Espiritismo - Parte 4


Espiritismo – Parte 4
por José Amigó y Pellicer

Reformador (FEB)  Maio 1954
(Traduzido do livro ‘Nicodemo’, edição de 1879, do mesmo autor)

            Dentro do Espiritismo, a religião consiste na moral e somente na moral; porque a moral é o cumprimento do dever e somente por esse meio o homem pode aproximar-se da sua felicidade e de Deus.        

            Por isso a religião se há de estribar nessas três grandes afirmações, nesses três grandes princípios fundamentais: Deus, a alma imortal e livre, prêmios e castigos espirituais na justa proporção dos merecimentos; porque, sem a aceitação dessas verdades fundamentais, à moral falta a base, e a vida humana, mesmo dos seus mais nobres exercícios, cai toda sob a jurisdição da mecânica.

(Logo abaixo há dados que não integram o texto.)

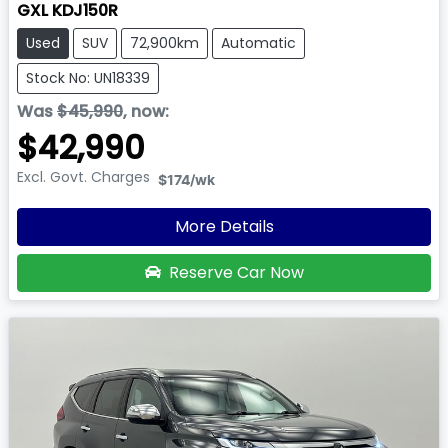
GXL KDJ150R
Used
SUV
72,900km
Automatic
Stock No: UN18339
Was
$45,990
,
now
:
$42,990
Excl. Govt. Charges
$174
/wk
More Details
Reserve Car Now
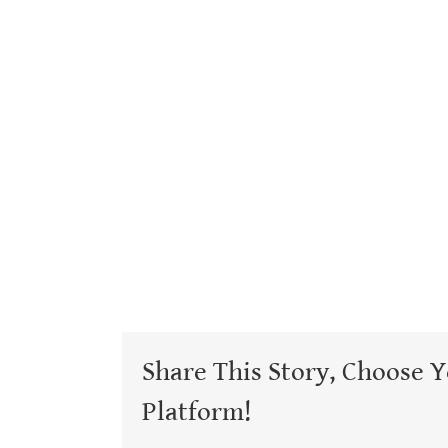
Share This Story, Choose 
Platform!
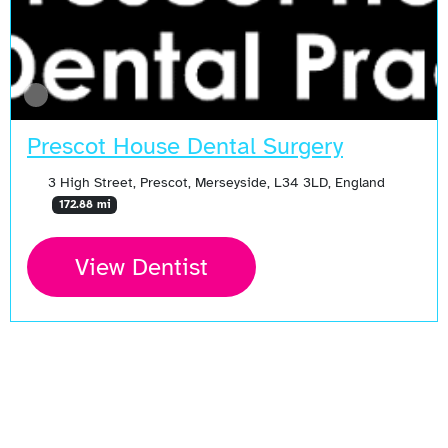
Prescot House Dental Surgery
3 High Street, Prescot, Merseyside, L34 3LD, England
172.88 mi
View Dentist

            Convém distinguir entre o Espiritismo prático e o teórico, religião e filosofia. O primeiro é a moral em ação, o segundo investiga os fundamentos da moral. O Espiritismo teórico estuda as leis do progresso do Espírito, o prático realiza esse progresso. Pelo teórico entramos no conhecimento de que uma inteligência infinita governa tudo, de que somos eternamente perfectíveis e, portanto, imortais, de que o nosso porvir será o fruto de nossas obras presentes; e pelo prático adoramos a Deus e amamos os nossos semelhantes, lavrando assim a felicidade em nosso espírito,

            Não há dúvida de que a prática se avantaja muito sobre a teoria, debaixo do ponto de vista do progresso individual: mas a teoria é quem principalmente há de destruir os antigos erros e derramar pela convicção as crenças que hão de levantar o novo templo.

            O Espiritismo, como religião, está explicado e sancionado nas seguintes palavras de Jesus: "Crede-me, que vai chegar a hora em que não mais adorareis o Pai nesta montanha ou em Jerusalém. Será a hora em, que os verdadeiros admiradores adorarão o Pai em espírito e em verdade” (João, IV, 21 e 23)

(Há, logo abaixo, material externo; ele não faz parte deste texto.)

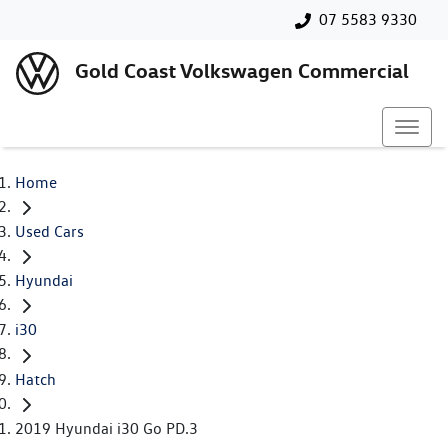
07 5583 9330
Gold Coast Volkswagen Commercial
Home
Used Cars
Hyundai
i30
Hatch
2019 Hyundai i30 Go PD.3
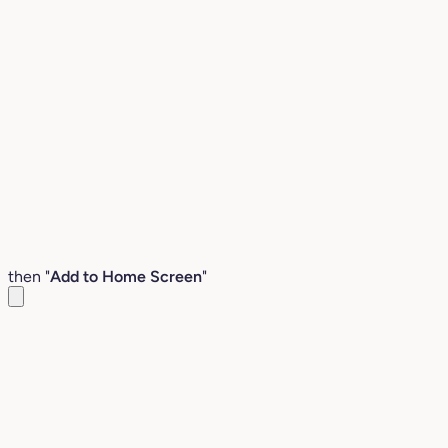
then "
Add to Home Screen
"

            Nos primeiros séculos das civilizações, os povos têm necessidade de materializar a adoração, a fim de que penetrem pelos olhos do corpo as primeiras noções da Divindade, quando os da alma estão cerrados a tudo o que não seja concupiscência e egoísmo. Um altar de pedras amontoadas no cume do monte e mais adiante um templo artisticamente fabricado na cidade, poderão ser considerados como alma e templo dignos da majestosa Sabedoria na qual, segundo a expressão de São Paulo, somos, nos movemos e vivemos?

            De nenhum modo; o altar simboliza o sacrifício, e o único sacrifício grato aos olhos divinos é o de nossos protervos apetites; o templo simboliza a elevação do sentimento, o incenso de nossa gratidão, e o Ser supremo tem direito a que as criaturas cantem sua glória de todos os pontos da Terra e de todos os mundos do espaço.

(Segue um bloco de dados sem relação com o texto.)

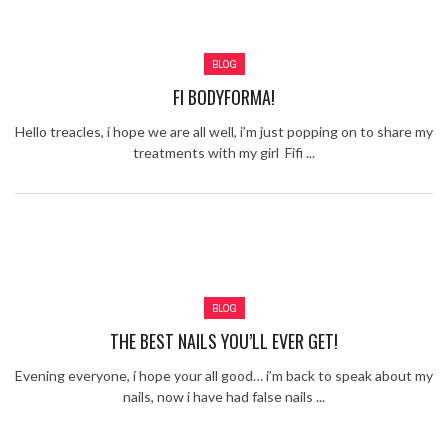
Review – Tony Mortimer – East 17
Learning Your Bases – The Graham
BLOG
Norton Show
When the hype lets you down!
FI BODYFORMA!
MC Harvey ft Ashley Walters and
Romeo (So Solid crew) – Excuse Me
Chemistry Is Fun
Hello treacles, i hope we are all well, i’m just popping on to share my
Perverts On The Internet – ep 2
treatments with my girl Fifi ...
BLOG
THE BEST NAILS YOU’LL EVER GET!
Evening everyone, i hope your all good… i’m back to speak about my
nails, now i have had false nails ...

            Para essa adoração em espírito e em verdade o altar não pode ser outro senão o coração do homem; nem há outro templo digno de tanta grandeza senão o Universo em toda a sua inefável imensidade. Isso exprimiu Jesus, e isso é o Espiritismo em seu aspecto religioso, Sim, é isto o Espiritismo, apesar de tudo o que diz em contrário a escola clerical, que vive à custa dos altares de pedra. A eles ela se aferra como o avaro ao seu tesouro, como náufrago à única tábua que vê flutuar sobre as águas. Mas o mundo marcha disse Pelletan em gráfica expressão, e os ultramontanos não poderão deter a marcha do mundo. Seu conceito religioso, cada dia mais estreito e egoísta, amesquinha o altar e o templo e amesquinha a Deus. Sua adoração é uma mal dissimulada idolatria; seu fim, o domínio universal. Impotentes para a discussão, fazem consistir o bom êxito de seus manejos na opressão das consciências, Empunham o fuzil do faccioso ou o bordão do romeiro, segundo convém aos seus planos a violência ou a hipocrisia. Ah! os ultramontanos não constituem uma escola nem tão pouco uma igreja; eles formam antes uma internacional perturbadora, uma falange belicosa, inimiga da ordem pública, contrária ao direito, à justiça, à liberdade e à cultura dos povos.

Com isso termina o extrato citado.